Eutanásia: livre para todos os públicos

André Gonçalves Fernandes

A Bélgica está prestes a aprovar o permissivo legal para prática da eutanásia de crianças com doenças terminais e, por consequência, tornar-se o primeiro país do mundo a acabar com o limite de idade para a eutanásia, mesmo sabendo das naturais limitações do discernimento humano nessa fase da vida e da pressão psicológica que a decisão impõe a um ser ainda tenro existencial. A prática eutanásica, assim como a abortiva, não me engana: uma vez legalizada, tende a expandir-se e com argumentos cada vez mais sofisticados.

A Bélgica é um dos países mais liberais na questão da eutanásia, permitida para adultos mesmo sem necessidade de doenças terminais. Aliás, nesse macabro assunto realmente não sei quem é mais liberal: na Holanda, a partir dos doze anos, a eutanásia é permitida legalmente. Em Luxemburgo, a eutanásia é possível para menores inválidos e para maiores que tenham deformações estéticas. Mas, na França, recentemente, a eutanásia foi rechaçada no senado por ampla maioria. Pelo visto, nesse assunto, vejo que não prego no deserto...

Entender suficiente apenas o desejo subjetivo de morrer por parte de alguém para lhe conferir o direito à eutanásia e gerar, de imediato, um dever a um terceiro, exigiria partir de uma harmonia preestabelecida entre desejos próprios e alheios. Parece, ao contrário, preciso assumir juridicamente uma determinada teoria do justo que vá além da convicção de que, para ser titular de um direito, basta ele seja desejado com alguma veemência libertária.

Quando se propõe a legalização da eutanásia, a questão dos cuidados paliativos tornou-se secundária e, na prática, endossa-se, de modo mais ou menos consciente, um autêntico direito à morte, que poderia chegar a exigir a obrigatória colaboração de terceiros. Não é à toa que, em algumas propostas legais, entra em cena a objeção de consciência, mas, desta vez, para admiti-la como causa de objeção frente a um dever jurídico.

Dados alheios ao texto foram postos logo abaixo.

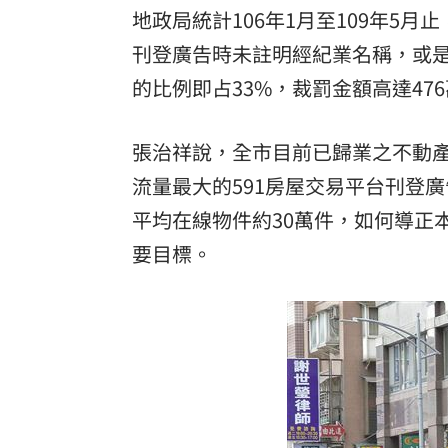
地政局統計106年1月至109年5月
刊登廣告時未註明經紀業名稱，或
的比例即占33%，裁罰金額高達47
張治祥說，全市目前已歸業之不動產
流量最大的591房屋交易平台刊登
平均在線物件約30萬件，如何導正
要目標。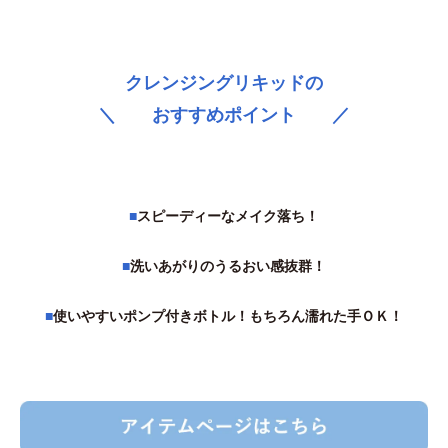
クレンジングリキッドの
＼ おすすめポイント ／
■
スピーディーなメイク落ち！
■
洗いあがりのうるおい感抜群！
■
使いやすいポンプ付きボトル！もちろん濡れた手ＯＫ！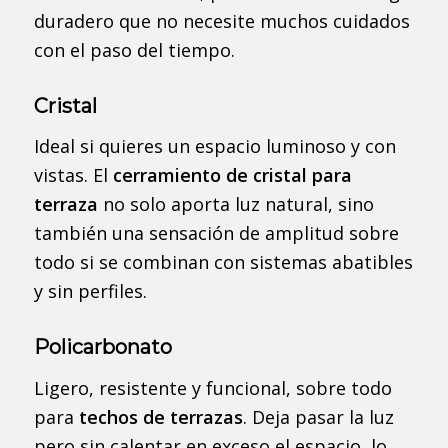
duradero que no necesite muchos cuidados
con el paso del tiempo.
Cristal
Ideal si quieres un espacio luminoso y con
vistas. El
cerramiento de cristal para
terraza
no solo aporta luz natural, sino
también una sensación de amplitud sobre
todo si se combinan con sistemas abatibles
y sin perfiles.
Policarbonato
Ligero, resistente y funcional, sobre todo
para
techos de terrazas
. Deja pasar la luz
pero sin calentar en exceso el espacio, lo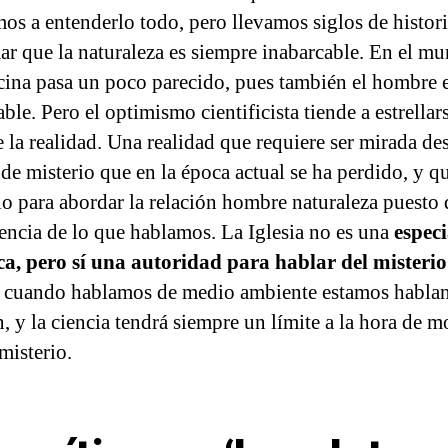
mos a entenderlo todo, pero llevamos siglos de histori
ar que la naturaleza es siempre inabarcable. En el m
cina pasa un poco parecido, pues también el hombre 
ble. Pero el optimismo cientificista tiende a estrellars
 la realidad. Una realidad que requiere ser mirada de
 de misterio que en la época actual se ha perdido, y q
io para abordar la relación hombre naturaleza puesto 
sencia de lo que hablamos. La Iglesia no es una
especi
ica, pero sí una autoridad para hablar del misterio
 cuando hablamos de medio ambiente estamos habla
, y la ciencia tendrá siempre un límite a la hora de m
misterio.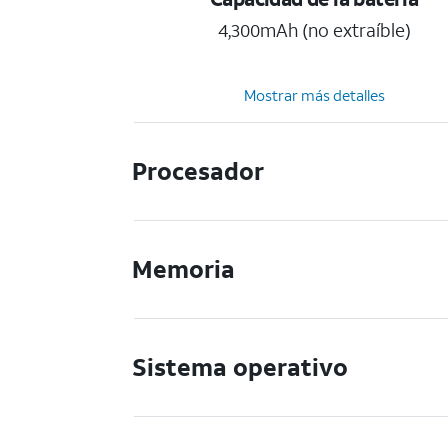
4,300mAh (no extraíble)
Mostrar más detalles
Procesador
Memoria
Sistema operativo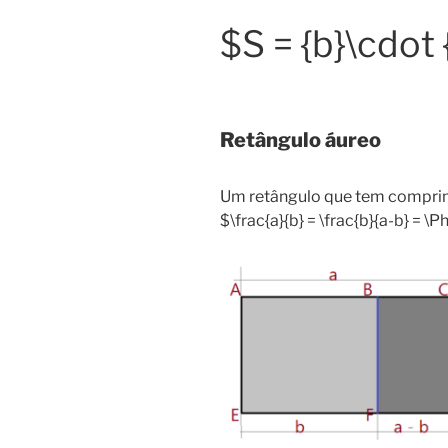
$S = {b}\cdot 
Retângulo áureo
Um retângulo que tem compri
$\frac{a}{b} = \frac{b}{a-b} = 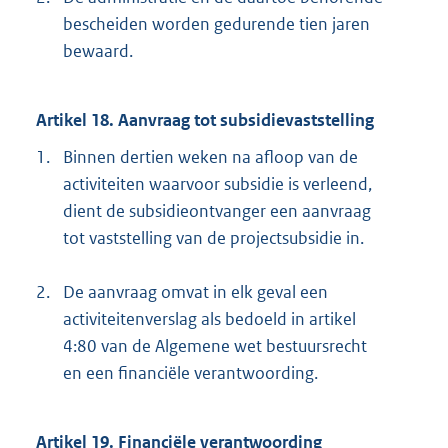
bescheiden worden gedurende tien jaren
bewaard.
Artikel 18. Aanvraag tot subsidievaststelling
1.
Binnen dertien weken na afloop van de
activiteiten waarvoor subsidie is verleend,
dient de subsidieontvanger een aanvraag
tot vaststelling van de projectsubsidie in.
2.
De aanvraag omvat in elk geval een
activiteitenverslag als bedoeld in artikel
4:80 van de Algemene wet bestuursrecht
en een financiële verantwoording.
Artikel 19. Financiële verantwoording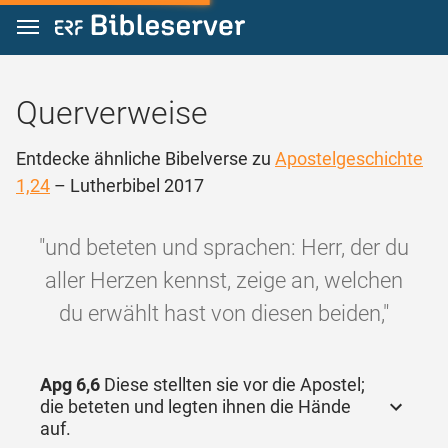
Zum Inhalt springen
Querverweise
Entdecke ähnliche Bibelverse zu
Apostelgeschichte
1,24
– Lutherbibel 2017
"und beteten und sprachen: Herr, der du
aller Herzen kennst, zeige an, welchen
du erwählt hast von diesen beiden,"
Apg 6,6
Diese stellten sie vor die Apostel;
die beteten und legten ihnen die Hände
auf.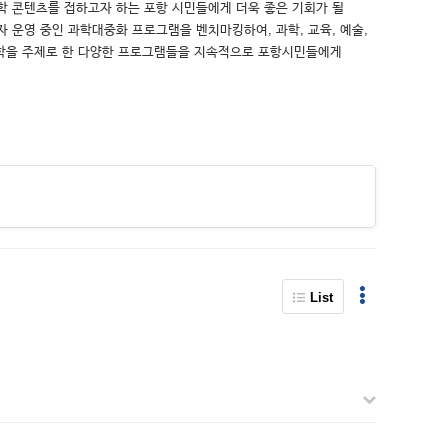
학 콘텐츠를 접하고자 하는 포항 시민들에게 더욱 좋은 기회가 될
하고자 운영 중인 과학대중화 프로그램을 벤치마킹하여, 과학, 교육, 예술,
연’등 과학을 주제로 한 다양한 프로그램들을 지속적으로 포항시민들에게
List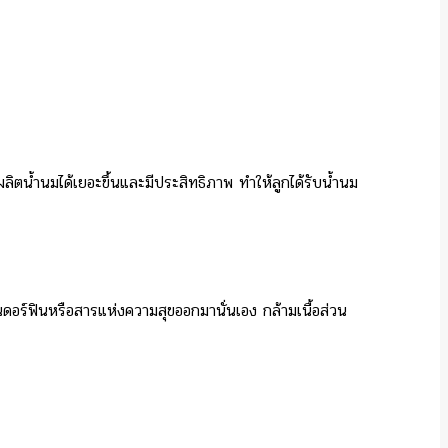
ลิตน้ำนมได้เยอะขึ้นและมีประสิทธิภาพ ทำให้ลูกได้รับน้ำนม
ดอร์ฟินหรือสารแห่งความสุขออกมานั่นเอง กล้ามเนื้อส่วน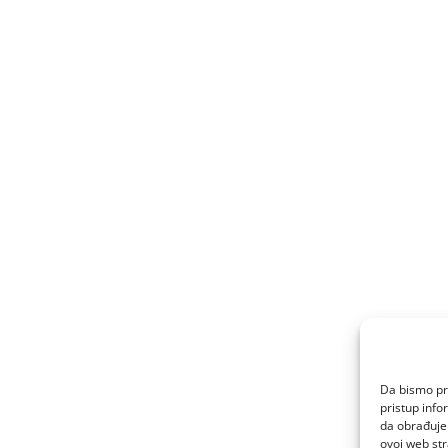
Da bismo pru
pristup inf
da obrađujem
ovoj web str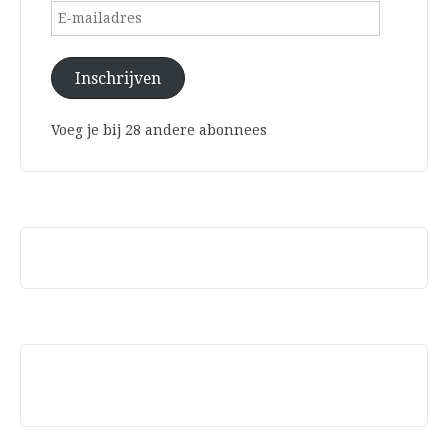
E-
mailadres
Inschrijven
Voeg je bij 28 andere abonnees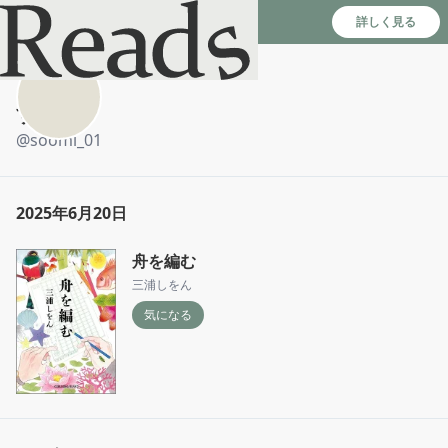
Reads - 読書のSNS＆記録アプリ
詳しく見る
すみ
@
soomi_01
2025年6月20日
舟を編む
三浦しをん
気になる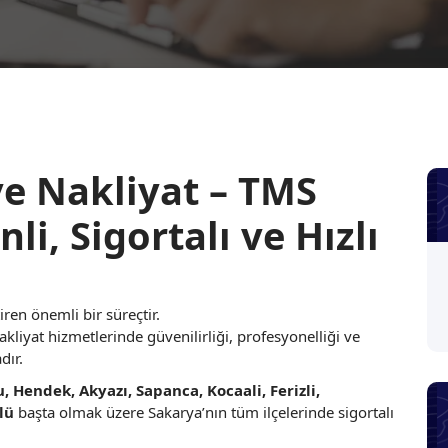
e Nakliyat – TMS
li, Sigortalı ve Hızlı
en önemli bir süreçtir.
akliyat hizmetlerinde güvenilirliği, profesyonelliği ve
dır.
u, Hendek, Akyazı, Sapanca, Kocaali, Ferizli,
lü
başta olmak üzere Sakarya’nın tüm ilçelerinde sigortalı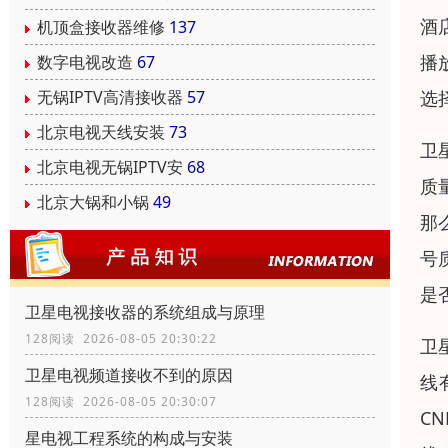
酒
机顶盒接收器维修
137
播
数字电视改造
67
选
无锅IPTV高清接收器
57
北京电视天线安装
73
卫
北京电视无锅IPTV安
68
质
北京大锅和小锅
49
那
号
是
卫星电视接收器的系统组成与原理
128阅读 2026-08-05 20:30:22
卫
卫星电视频道接收不到的原因
线
128阅读 2026-08-05 20:30:07
C
星电视工程系统的构成与安装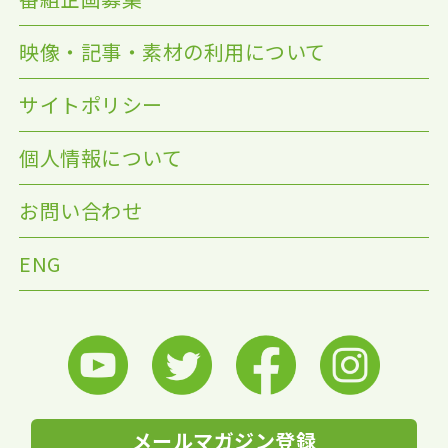
映像・記事・素材の利用について
サイトポリシー
個人情報について
お問い合わせ
ENG
メールマガジン登録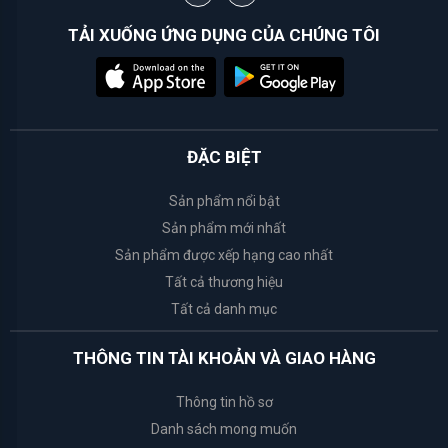
TẢI XUỐNG ỨNG DỤNG CỦA CHÚNG TÔI
White
Conc
Weilaiya
ĐẶC BIỆT
Happy
Bath
Sản phẩm nổi bật
Sản phẩm mới nhất
Bath
Sản phẩm được xếp hạng cao nhất
&
Tất cả thương hiệu
Body
Tất cả danh mục
Works
THÔNG TIN TÀI KHOẢN VÀ GIAO HÀNG
Tosowoong
Thông tin hồ sơ
Rosette
Danh sách mong muốn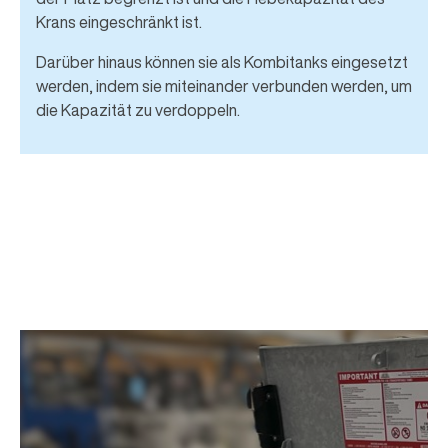
Krans eingeschränkt ist.
Darüber hinaus können sie als Kombitanks eingesetzt
werden, indem sie miteinander verbunden werden, um
die Kapazität zu verdoppeln.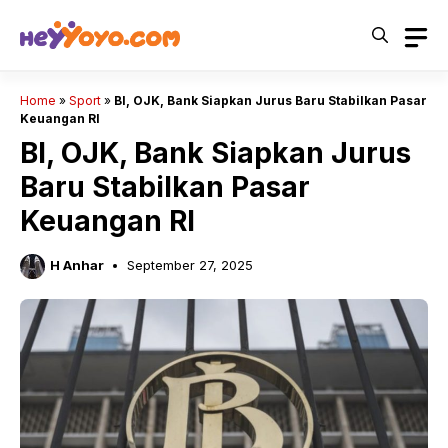
Skip
to
content
Home
»
Sport
»
BI, OJK, Bank Siapkan Jurus Baru Stabilkan Pasar
Keuangan RI
BI, OJK, Bank Siapkan Jurus
Baru Stabilkan Pasar
Keuangan RI
H Anhar
September 27, 2025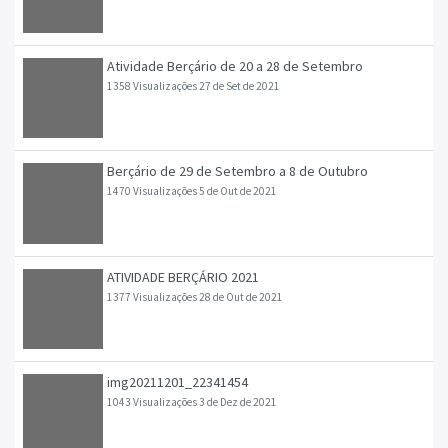
Atividade Berçário de 20 a 28 de Setembro
1358 Visualizações
27 de Set de 2021
Berçário de 29 de Setembro a 8 de Outubro
1470 Visualizações
5 de Out de 2021
ATIVIDADE BERÇÁRIO 2021
1377 Visualizações
28 de Out de 2021
img20211201_22341454
1043 Visualizações
3 de Dez de 2021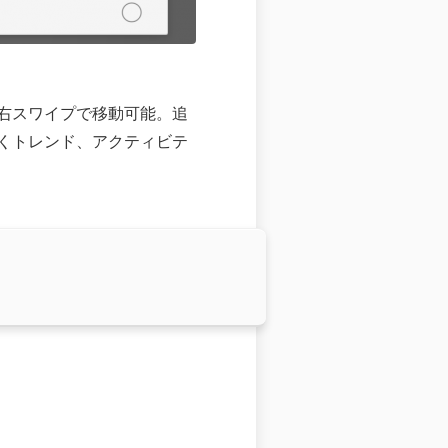
右スワイプで移動可能。追
くトレンド、アクティビテ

Na questão da eutanásia, desde há muito deixamos o âmbito da liberdade individual e já adentramos no reconhecimento de um suposto direito, a ser prestado pela rede pública de saúde. O debate deixou uma direção e seguiu o rumo da existência de um direito de que outro nos mate, já que somente partindo do dever de matar outrem tem sentido estabelecer exceções por via da objeção de consciência. É o verso do anverso chancelado utilitariamente pela lei.

Essa alteração de perspectiva dissimula uma espécie de “paternalismo mortis causa” – complicado pelo difícil desfecho, ante uma doença terminal (agora já não mais necessária) – entre o consentimento do paciente e a percepção com que se vive a enfermidade em seu entorno. Assim, dar por líquido e certo que o paciente não tem condições de suportar uma situação intolerável seria um notável exercício de “compaixão”.

O problema da validade do consentimento de um paciente, terminal ou não, une-se a este novo elemento – a compaixão da lei – que impossibilita estabelecer com nitidez quem acabará, na prática, exercendo este suposto direito em jogo. Além da morte propriamente dita, a questão radical repousa na ausência de uma dimensão transcendente que, em última análise, impede a busca de sentido na convivência com a dor, a qual se transforma em fato gerador de indignidade.

Todavia, esse debate ainda caminha, nas entrelinhas, pela mudança do conceito de vida: deixaria de ser meramente biológico e assumiria outros atributos, como o de uma vida digna ou uma vida de qualidade. Assim, privada destes qualificativos, desapareceria o cerne do direito à vida propriamente dita e, paradoxalmente, a legalização da eutanásia seria o símbolo de uma “nova” cultura da vida.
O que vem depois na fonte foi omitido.